Stored data entries –
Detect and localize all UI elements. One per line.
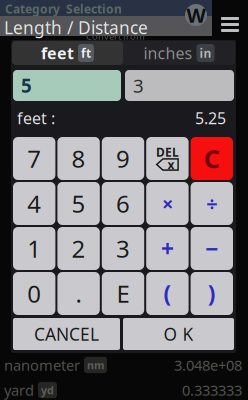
- staticText: 0.333333: [182, 380, 242, 400]
- staticText: Convert from: [86, 30, 145, 42]
- staticText: Length / Distance: [4, 16, 148, 39]
- button[interactable]: C: [191, 137, 233, 180]
- button[interactable]: .: [57, 272, 100, 315]
- staticText: W: [186, 2, 206, 28]
- staticText: feet :: [17, 107, 55, 129]
- button[interactable]: Delete: [146, 137, 189, 180]
- staticText: −: [205, 233, 218, 264]
- button[interactable]: 3: [125, 70, 234, 101]
- staticText: 3.048e+08: [174, 355, 242, 375]
- button[interactable]: Menu: [221, 17, 239, 32]
- staticText: 7: [27, 143, 41, 174]
- button[interactable]: feet: [12, 41, 123, 65]
- staticText: 3: [133, 73, 144, 98]
- button[interactable]: 9: [102, 137, 144, 180]
- button[interactable]: −: [191, 227, 233, 270]
- staticText: 5.25: [195, 107, 226, 129]
- button[interactable]: 7: [13, 137, 55, 180]
- button[interactable]: 5: [13, 70, 121, 101]
- staticText: 5: [21, 73, 32, 98]
- button[interactable]: CANCEL: [13, 318, 120, 350]
- staticText: 1: [27, 233, 41, 264]
- button[interactable]: 2: [57, 227, 100, 270]
- staticText: yard: [4, 380, 34, 400]
- staticText: ft: [81, 45, 91, 61]
- button[interactable]: 0: [13, 272, 55, 315]
- button[interactable]: E: [102, 272, 144, 315]
- button[interactable]: 1: [13, 227, 55, 270]
- staticText: 5: [72, 188, 86, 220]
- staticText: yd: [41, 383, 54, 397]
- button[interactable]: inches: [123, 41, 235, 65]
- staticText: 9: [116, 143, 130, 174]
- button[interactable]: +: [146, 227, 189, 270]
- staticText: x: [167, 156, 174, 172]
- staticText: 2: [72, 233, 86, 264]
- staticText: 0: [27, 278, 41, 310]
- button[interactable]: 6: [102, 182, 144, 225]
- staticText: in: [200, 45, 212, 61]
- staticText: +: [161, 233, 174, 264]
- button[interactable]: 4: [13, 182, 55, 225]
- button[interactable]: (: [146, 272, 189, 315]
- staticText: ): [208, 278, 216, 308]
- staticText: ÷: [206, 190, 217, 217]
- staticText: DEL: [156, 144, 179, 160]
- button[interactable]: 8: [57, 137, 100, 180]
- staticText: (: [163, 278, 171, 308]
- button[interactable]: O K: [123, 318, 234, 350]
- staticText: nanometer: [4, 355, 80, 375]
- staticText: feet: [41, 42, 74, 64]
- staticText: 4: [27, 188, 41, 220]
- staticText: C: [204, 142, 220, 175]
- button[interactable]: 5: [57, 182, 100, 225]
- staticText: nm: [87, 358, 104, 372]
- staticText: CANCEL: [34, 322, 99, 346]
- staticText: .: [76, 278, 82, 310]
- button[interactable]: Wikipedia: [185, 4, 207, 26]
- staticText: 3: [116, 233, 130, 264]
- staticText: 6: [116, 188, 130, 220]
- button[interactable]: ): [191, 272, 233, 315]
- staticText: 8: [72, 143, 86, 174]
- staticText: Category Selection: [5, 1, 122, 17]
- staticText: ×: [162, 190, 173, 217]
- staticText: O K: [164, 322, 194, 346]
- button[interactable]: ÷: [191, 182, 233, 225]
- staticText: inches: [144, 42, 192, 64]
- button[interactable]: 3: [102, 227, 144, 270]
- staticText: E: [116, 278, 130, 310]
- button[interactable]: ×: [146, 182, 189, 225]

YOUR GOAL –
Produce an exact reprint of the entries, dropping the images.

PROBLEM SOLUTION –
Detect and localize all UI elements. One per line.
- staticText: 0.333333: [182, 380, 242, 400]
- staticText: Convert from: [86, 30, 145, 42]
- staticText: Length / Distance: [4, 16, 148, 39]
- button[interactable]: C: [191, 137, 233, 180]
- button[interactable]: .: [57, 272, 100, 315]
- staticText: W: [186, 2, 206, 28]
- staticText: feet :: [17, 107, 55, 129]
- button[interactable]: Delete: [146, 137, 189, 180]
- staticText: −: [205, 233, 218, 264]
- button[interactable]: 3: [125, 70, 234, 101]
- staticText: 3.048e+08: [174, 355, 242, 375]
- button[interactable]: Menu: [221, 17, 239, 32]
- staticText: 7: [27, 143, 41, 174]
- button[interactable]: feet: [12, 41, 123, 65]
- staticText: 3: [133, 73, 144, 98]
- button[interactable]: 9: [102, 137, 144, 180]
- button[interactable]: −: [191, 227, 233, 270]
- staticText: 5.25: [195, 107, 226, 129]
- button[interactable]: 7: [13, 137, 55, 180]
- button[interactable]: 5: [13, 70, 121, 101]
- staticText: 5: [21, 73, 32, 98]
- button[interactable]: CANCEL: [13, 318, 120, 350]
- staticText: 1: [27, 233, 41, 264]
- button[interactable]: 2: [57, 227, 100, 270]
- staticText: yard: [4, 380, 34, 400]
- staticText: ft: [81, 45, 91, 61]
- button[interactable]: 0: [13, 272, 55, 315]
- button[interactable]: E: [102, 272, 144, 315]
- button[interactable]: 1: [13, 227, 55, 270]
- staticText: 5: [72, 188, 86, 220]
- staticText: yd: [41, 383, 54, 397]
- button[interactable]: inches: [123, 41, 235, 65]
- staticText: 9: [116, 143, 130, 174]
- button[interactable]: +: [146, 227, 189, 270]
- staticText: x: [167, 156, 174, 172]
- staticText: 2: [72, 233, 86, 264]
- staticText: 0: [27, 278, 41, 310]
- button[interactable]: 6: [102, 182, 144, 225]
- staticText: in: [200, 45, 212, 61]
- staticText: +: [161, 233, 174, 264]
- button[interactable]: 4: [13, 182, 55, 225]
- button[interactable]: (: [146, 272, 189, 315]
- staticText: ): [208, 278, 216, 308]
- staticText: ÷: [206, 190, 217, 217]
- staticText: DEL: [156, 144, 179, 160]
- button[interactable]: 8: [57, 137, 100, 180]
- staticText: (: [163, 278, 171, 308]
- button[interactable]: O K: [123, 318, 234, 350]
- staticText: nanometer: [4, 355, 80, 375]
- staticText: feet: [41, 42, 74, 64]
- staticText: 4: [27, 188, 41, 220]
- staticText: C: [204, 142, 220, 175]
- button[interactable]: 5: [57, 182, 100, 225]
- staticText: nm: [87, 358, 104, 372]
- staticText: CANCEL: [34, 322, 99, 346]
- staticText: .: [76, 278, 82, 310]
- button[interactable]: Wikipedia: [185, 4, 207, 26]
- staticText: 3: [116, 233, 130, 264]
- staticText: 6: [116, 188, 130, 220]
- button[interactable]: ): [191, 272, 233, 315]
- staticText: 8: [72, 143, 86, 174]
- staticText: Category Selection: [5, 1, 122, 17]
- staticText: ×: [162, 190, 173, 217]
- staticText: O K: [164, 322, 194, 346]
- button[interactable]: ÷: [191, 182, 233, 225]
- staticText: inches: [144, 42, 192, 64]
- button[interactable]: 3: [102, 227, 144, 270]
- staticText: E: [116, 278, 130, 310]
- button[interactable]: ×: [146, 182, 189, 225]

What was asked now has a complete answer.